Rules of Discipline and Government, to be Observed on Board of a Private Ship of War.

  1. All the officers and ship's company are to obey the captain's orders with promptness and respect.
  2. The officers are strictly enjoined not to interfere with the duty of their superiors, or with any other than their own.
  3. The captain is to define a limited space between the main-mast and the stern, to be considered as a quarter-deck; upon which the men, unless on duty, are not to walk; such space being hereby directed to be considered as the parade for the officers.

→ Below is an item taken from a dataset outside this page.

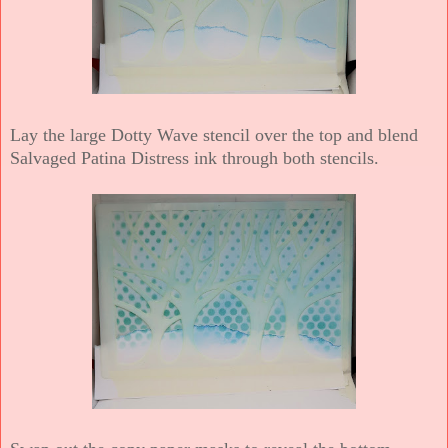
Lay the large Dotty Wave stencil over the top and blend
Salvaged Patina Distress ink through both stencils.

  4. The officers are strictly enjoined to enforce respect, by abstaining, on all occasions, from familiar intercourse with the men.
  5. The chief-mate and prize-masters are to be called lieutenants, and to be at all times treated with obedience and respect; and they are to have the respective charge of the watches and prizes.
  6. The boatswain and carpenter are daily to examine the masts, spars, and rigging: and are to report any defects found therein to the captain, commanding officer, or officer of the watch, either at eight in the morning, twelve at noon, or eight at night.
  7. The gunner is constantly and invariably to inspect the magazine, and is to request orders from time to time, or at any time he may deem it requisite, from the captain, commanding officer, or officer of the watch, respecting the quantity of powder to be filled; which orders, whether general or particular, he is most strictly to attend to: and to take all necessary precautions of safety: and he is, at all times to report any improper or dangerous use of lights in any part of the vessel.
  8. The steward has charge (under the direction of the captain, commanding officer, or officer of the watch,) of the provisions, and is to issue them out at the times, and in the quantities, that shall be specified: and he is most strictly to abide by the orders only which he may receive.
  9. The boatswain, gunner, carpenter, and steward, are respectively to keep an account of, and to be responsible for, the respective stores entrusted to their care: and all the officers and men are to be particularly careful of the water.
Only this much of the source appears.